To that point, we now ply you with the famous “Fed Model” chart, which compares the yield (interest rate) on 30-year government bonds to the “earnings yield” of the S&P 500. Earnings yield is simply E/P, Earnings divided by Price, or the inverse of P/E. So, a 10 P/E is a 10% earnings yield. A 20 P/E is a 5% earnings yield. A lower P/E means a higher earnings yield, which means there is more value for investors.

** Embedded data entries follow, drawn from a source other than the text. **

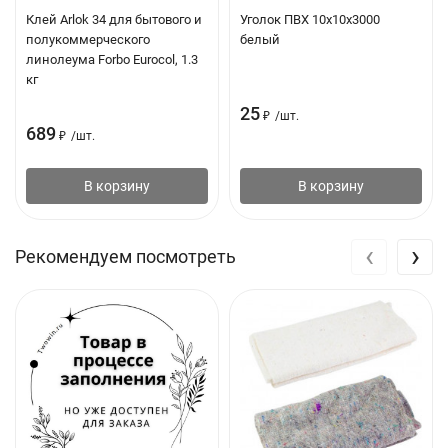
Клей Arlok 34 для бытового и
Уголок ПВХ 10х10х3000
полукоммерческого
белый
линолеума Forbo Eurocol, 1.3
кг
25
₽
/
шт.
689
₽
/
шт.
В корзину
В корзину
‹
›
Рекомендуем посмотреть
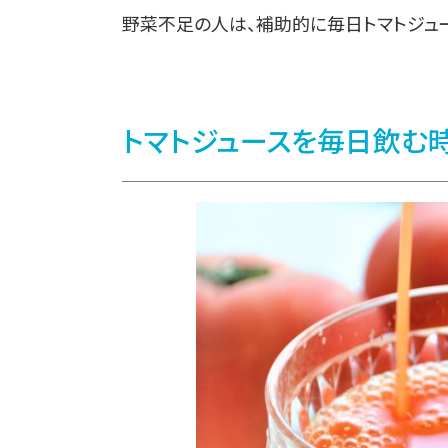
野菜不足の人は、補助的に毎日トマトジュー
トマトジュースを毎日飲む時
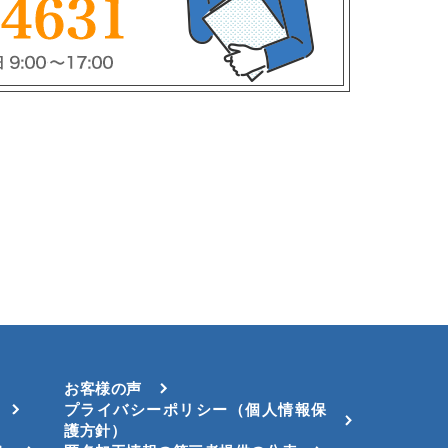
お客様の声
プライバシーポリシー（個人情報保
護方針）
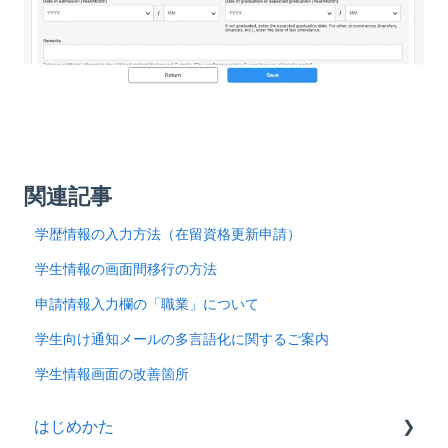
関連記事
学歴情報の入力方法（在留資格更新申請）
学生情報の画面間移行の方法
申請情報入力欄の「職業」について
学生向け通知メールの多言語化に関するご案内
学生情報画面の改善箇所
はじめかた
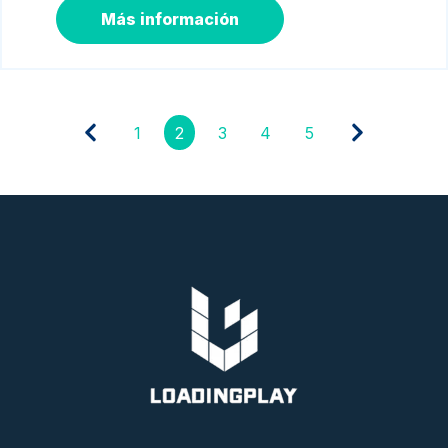
Más información
1
2
3
4
5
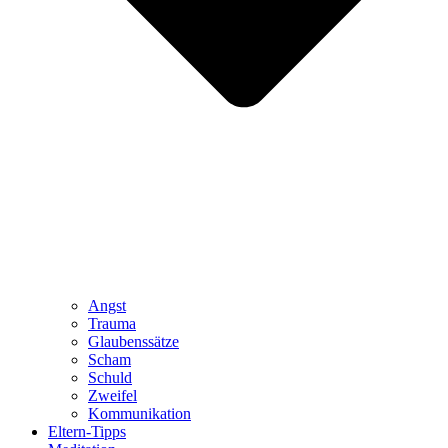
Angst
Trauma
Glaubenssätze
Scham
Schuld
Zweifel
Kommunikation
Eltern-Tipps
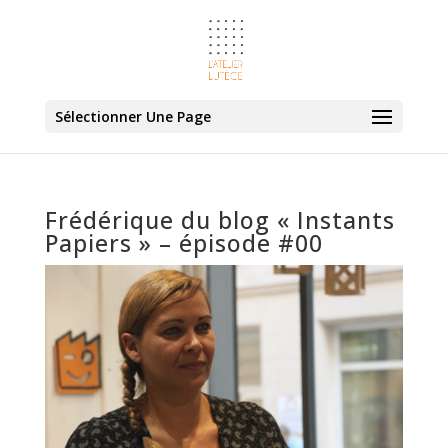
Sélectionner Une Page
Frédérique du blog « Instants
Papiers » – épisode #00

The most notable feature of the current market correction is that bond yields have plummeted, as investors have fled stocks to the safety of safe bonds. This is normal when the market is concerned that a crisis is afoot. But in the long-term, bond yields and stocks’ earnings yields should be correlated. There are many reasons for this, but the main reason is that bonds and stocks are competitive investments. If bonds get expensive (lower bond yields), stocks should also get expensive (lower earnings yields). As the chart below shows, stocks have been cheap relative to bonds since mid-2004—the earnings yield line is above the bond yield line. Since 1982, there has been only one other time when the earnings yield line was above the bond yield line: the last few months of the bear market in 2002 (which is circled on the graph). Stocks were probably at their cheapest in the summer of 2006, when the gap between the two lines maxed out. Since then, stocks have enjoyed a nice bull run, so the gap has been closing modestly. But just in the last month, that gap has seriously widened again.
We never pretend to know where the market is going in the short-term. There could yet be another leg down as the market continues to assess just how badly the economy (and especially the financial sector) will be hurt by the subprime mortgage debacle. But we do believe there is a great deal of value in stocks right now for long-term stock investors.